Many of these cases have already expired or will expire soon, which will automatically release corrupt officials from criminal liability. Moreover, excessive workload will essentially block the court’s effective work for years. As a reminder, one of the key reasons for creation of a separate Anti-Corruption Court was fair justice within reasonable time.

On August 29, the President filed draft law No. 1025 for the second time, which would resolve this issue. Everyone hoped that the Parliament would find the time to approve this document during the first days of its work, eliminating this problem before the HACC came into operation. However, the Parliament will probably look at it on September 10. After the positive decision is made, the Anti-Corruption Court will be able to focus exclusively on new high-profile corruption-related cases and thus prove its effectiveness.

According to the State Judicial Administration, there are over 3.5 thousand of such corruption-related cases that can potentially be transferred to the High Anti-Corruption Court according to the legislative criteria of crime elements, special subject and amount of damage inflicted. 

Who are famously investigated by the NABU and the SAPO?

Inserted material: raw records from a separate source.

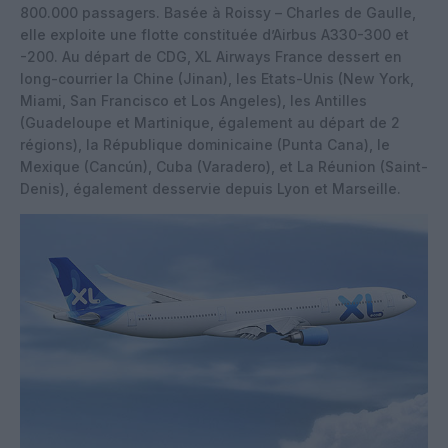
800.000 passagers. Basée à Roissy – Charles de Gaulle,
elle exploite une flotte constituée d’Airbus A330-300 et
-200. Au départ de CDG, XL Airways France dessert en
long-courrier la Chine (Jinan), les Etats-Unis (New York,
Miami, San Francisco et Los Angeles), les Antilles
(Guadeloupe et Martinique, également au départ de 2
régions), la République dominicaine (Punta Cana), le
Mexique (Cancún), Cuba (Varadero), et La Réunion (Saint-
Denis), également desservie depuis Lyon et Marseille.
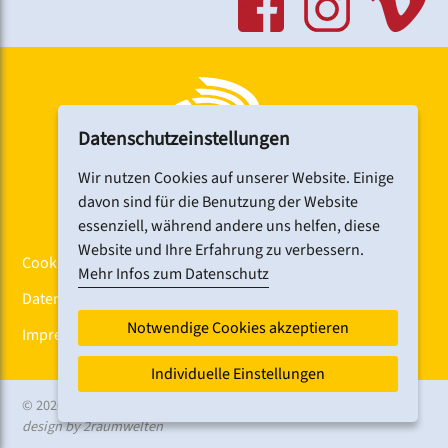
Datenschutzeinstellungen
Wir nutzen Cookies auf unserer Website. Einige
davon sind für die Benutzung der Website
essenziell, während andere uns helfen, diese
Website und Ihre Erfahrung zu verbessern.
Cookiebanner
Mehr Infos zum Datenschutz
Datenschutz
Notwendige Cookies akzeptieren
Impressum
Individuelle Einstellungen
© 2026 CHORFEST
design by 2raumwelten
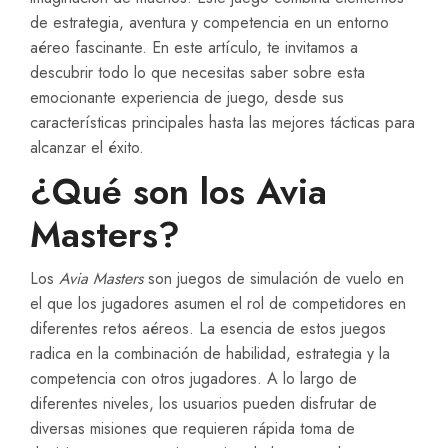
de estrategia, aventura y competencia en un entorno
aéreo fascinante. En este artículo, te invitamos a
descubrir todo lo que necesitas saber sobre esta
emocionante experiencia de juego, desde sus
características principales hasta las mejores tácticas para
alcanzar el éxito.
¿Qué son los Avia
Masters?
Los
Avia Masters
son juegos de simulación de vuelo en
el que los jugadores asumen el rol de competidores en
diferentes retos aéreos. La esencia de estos juegos
radica en la combinación de habilidad, estrategia y la
competencia con otros jugadores. A lo largo de
diferentes niveles, los usuarios pueden disfrutar de
diversas misiones que requieren rápida toma de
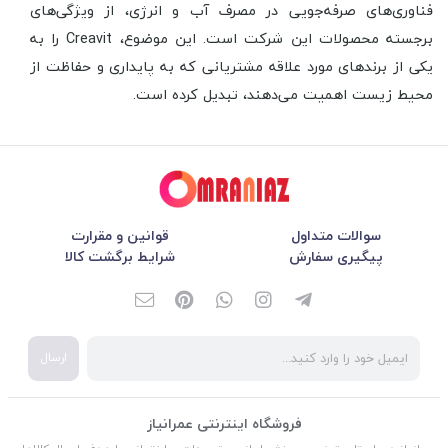
فناوری‌های صرفه‌جویی در مصرف آب و انرژی، از ویژگی‌های
برجسته محصولات این شرکت است. این موضوع، Creavit را به
یکی از برندهای مورد علاقه مشتریانی که به پایداری و حفاظت از
محیط زیست اهمیت می‌دهند، تبدیل کرده است.
سوالات متداول
قوانین و مقرارت
پیگیری سفارش
شرایط برگشت کالا
ارسال
فروشگاه اینترنتی عمرانیاز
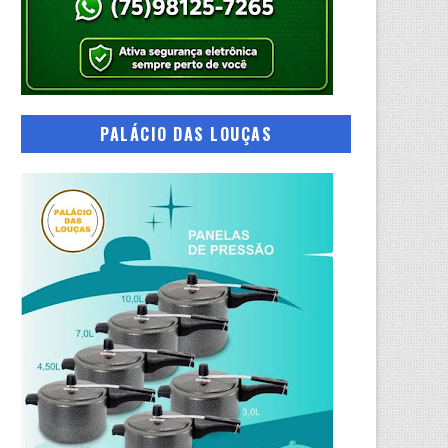
PALÁCIO DAS LOUÇAS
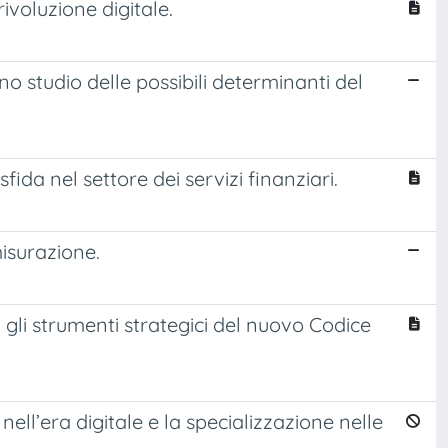
voluzione digitale.
 studio delle possibili determinanti del
ida nel settore dei servizi finanziari.
misurazione.
 gli strumenti strategici del nuovo Codice
ell’era digitale e la specializzazione nelle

As of July 31, the NABU and the SAPO reported on 369 accused individuals and 212 cases sent to the court. The jurisdiction of the NABU and the SAPO includes judges, Prosecutor General and prosecutors, customs officers, members of parliament, ministers, former president, heads of the Naional Bank, State Property Fund, members of the Central Electoral Commission, High Council of Justice and the Anti-Monopoly Committee and many others. High-ranking officials, to put it briefly. For instance, they include:

  • judges of Kyiv Administrative Court Pavlo Vovk (head), Yevhenii Ablov and Ihor Pohribnichenkio, as well as judge of Suvorovskyi Court of Odesa Ivan Shepitko (charged with interference with the activity of a public official, abuse of power, interference with the activity of the HQCJ and the HCJ, forgery in office, neglect of duty);
  • Dmytro Vovk of the National Commission for State Regulation of Energy and Public Utilities (Rotterdam+: energy consumers have allegedly suffered damage in the amount of UAH 18.87 billion); 
  • Head of the State Audit Service Lidiia Havrylova (possible declaration of false information: “knowingly entered false information into annual e-declarations for 2015 (over UAH 2.86 million) and 2016 (over UAH 4.67 million)”;
  • former MP Mykola Martynenko (possible embezzlement at a state-owned enterprise);
  • former head of the State Fiscal Service Roman Nasirov (abuse of power);
  • former MP Oleksanr Onyshchenko (possible embezzlement while mining and selling natural gas);
  • former MPs Borys Rozenblat and Maksym Poliakov (the “amber case”);
  • Odesa mayor Hennadii Trukhanov (puchase of the Kraian plant: “acquisition of property by means of grave abuse of power”).
Why do we need the High Anti-Corruption Court?

In 2015, the National Anti-Corruption Bureau of Ukraine (NABU) was created. Since then, the Bureau has started investigating the crimes of high-ranking corrupt officials: members of the Parliament and various councils, ministers and their deputies, heads of central executive agencies, judges, high-ranking prosecutors and police officers, etc. The procedural control in these cases was assigned to the Specialized Anti-Corruption Prosecutor’s Office—an independent structural unit of the Prosecutor General’s Office.

As of the end of 2018, the NABU detectives were working on 727 criminal proceedings. Out of the 171 NABU-SAPO proceedings sent to the court, there was not even a preliminary hearing in 49. According to the research of the Public Control Council under the NABU, regular courts cannot examine NABU-SAPO cases. It is evident that the unreformed judiciary stalls judicial examination in the Bureau’s cases.

TI Ukraine looks forward to the Anti-Corruption Court coming into operation and believes that the newly created institution will be able to administer fair justice and make the right decisions in high-profile corruption cases, as well as drive changes in the entire judicial system.

TI Ukraine looks forward to the Anti-Corruption Court coming into operation and believes that the newly created institution will be able to administer fair justice and make the right decisions in high-profile corruption cases, as well as drive changes in the entire judicial system.